Growing up in Churches of Christ as I did, it was not uncommon to hear the song leader (this was in an era prior to the invention of praise/worship leaders) announce the song we were about to sing ("Turn to number 728-B, that's number 728-B, seven-two-eight-B."), followed by this pronouncement: "We'll sing verses one, two and four."
There it was... occurring on an almost every Sunday (and Wednesday night) basis... a glaring reminder that something was not quite right with verse 3. My brain feverishly pondered what lay behind this regular omission of verse 3.
Did verse 3 contain some heretical sentiment that our lips must never utter?
Was there something in the song leaders' code that only required them to sing three verses of any song and, as a result, was verse 3 being consistently axed?

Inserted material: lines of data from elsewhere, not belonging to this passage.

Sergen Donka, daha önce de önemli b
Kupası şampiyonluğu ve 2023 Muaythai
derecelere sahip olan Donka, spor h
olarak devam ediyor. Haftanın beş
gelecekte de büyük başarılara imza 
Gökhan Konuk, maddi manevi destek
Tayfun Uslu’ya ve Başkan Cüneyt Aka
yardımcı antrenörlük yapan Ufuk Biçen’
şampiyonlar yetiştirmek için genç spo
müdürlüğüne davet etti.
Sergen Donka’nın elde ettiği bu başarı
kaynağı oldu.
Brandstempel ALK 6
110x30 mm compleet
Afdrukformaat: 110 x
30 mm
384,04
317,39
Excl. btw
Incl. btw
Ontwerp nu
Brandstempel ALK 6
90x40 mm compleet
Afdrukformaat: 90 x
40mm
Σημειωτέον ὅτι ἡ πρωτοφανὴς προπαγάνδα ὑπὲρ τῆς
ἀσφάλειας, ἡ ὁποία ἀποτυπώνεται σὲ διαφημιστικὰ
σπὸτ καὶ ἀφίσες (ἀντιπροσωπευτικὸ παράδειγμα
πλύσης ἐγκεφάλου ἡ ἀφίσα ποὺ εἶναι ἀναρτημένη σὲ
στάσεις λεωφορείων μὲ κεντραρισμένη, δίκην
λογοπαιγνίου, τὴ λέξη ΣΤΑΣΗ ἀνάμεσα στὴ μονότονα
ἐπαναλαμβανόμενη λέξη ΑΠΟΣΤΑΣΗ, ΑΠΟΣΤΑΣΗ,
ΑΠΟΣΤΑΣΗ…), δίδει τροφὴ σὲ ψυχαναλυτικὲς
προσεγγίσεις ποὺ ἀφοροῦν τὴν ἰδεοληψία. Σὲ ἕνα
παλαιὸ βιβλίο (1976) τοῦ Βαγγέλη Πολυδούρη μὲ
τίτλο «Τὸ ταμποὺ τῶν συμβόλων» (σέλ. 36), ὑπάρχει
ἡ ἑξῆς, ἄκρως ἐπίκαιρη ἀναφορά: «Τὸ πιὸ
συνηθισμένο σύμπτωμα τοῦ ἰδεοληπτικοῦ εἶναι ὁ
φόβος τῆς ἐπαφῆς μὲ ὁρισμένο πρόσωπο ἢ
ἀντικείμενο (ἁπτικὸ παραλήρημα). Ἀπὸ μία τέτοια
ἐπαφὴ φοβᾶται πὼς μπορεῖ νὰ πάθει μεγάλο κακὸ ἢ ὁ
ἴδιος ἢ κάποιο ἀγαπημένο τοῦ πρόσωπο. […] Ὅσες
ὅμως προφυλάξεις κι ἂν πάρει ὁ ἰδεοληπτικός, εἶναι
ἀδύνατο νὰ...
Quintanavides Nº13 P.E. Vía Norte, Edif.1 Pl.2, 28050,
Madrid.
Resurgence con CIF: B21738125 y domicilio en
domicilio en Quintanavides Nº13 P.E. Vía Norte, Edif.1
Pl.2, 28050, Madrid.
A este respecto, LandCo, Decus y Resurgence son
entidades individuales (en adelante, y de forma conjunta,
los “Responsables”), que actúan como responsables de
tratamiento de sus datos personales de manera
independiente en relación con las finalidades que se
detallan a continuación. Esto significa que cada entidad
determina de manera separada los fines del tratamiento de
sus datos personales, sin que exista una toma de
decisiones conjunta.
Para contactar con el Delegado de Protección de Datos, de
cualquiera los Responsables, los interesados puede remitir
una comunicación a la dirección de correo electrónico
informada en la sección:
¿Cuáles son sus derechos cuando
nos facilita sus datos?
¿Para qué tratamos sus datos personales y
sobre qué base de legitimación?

Perhaps it was felt an unreasonable stretch of the musical stamina of most churches to carry a song through four verses! (But how did one account for the often interminable singing of "Just As I Am"?! That would be number 103, that's number 103, one-zero-three. )
It became clear to me over time that even song book publishers were willing accessories to this crime of eliminating verse 3. This realization dawned on me the day my adolescent eyes were opened to the fact that an asterisk had been placed beside verse 3.
Knowing that an asterisk signaled one should glance around the page for a message in very tiny print, I searched and found these words: "This verse may be omitted due to the fact that we never liked it, and aren't really sure why we printed it in this song book in the first place." (I admit that may be a rough paraphrase of my recollection of what I glanced with my adolescent eyes... but you get the idea.)
Undeniably... there was a vast and wide conspiracy against verse 3.
To this day, I remain puzzled by the level of paranoia generated against verse 3. And I wonder what might have been... if we had, through all these years, been singing verse 3.
Alas, that's a question that can only be pondered, because verse 3 disappeared completely from our collective consciousness with the advent of PowerPoint. Still, I can't help wondering what a world with a little more of verse 3 might have looked like.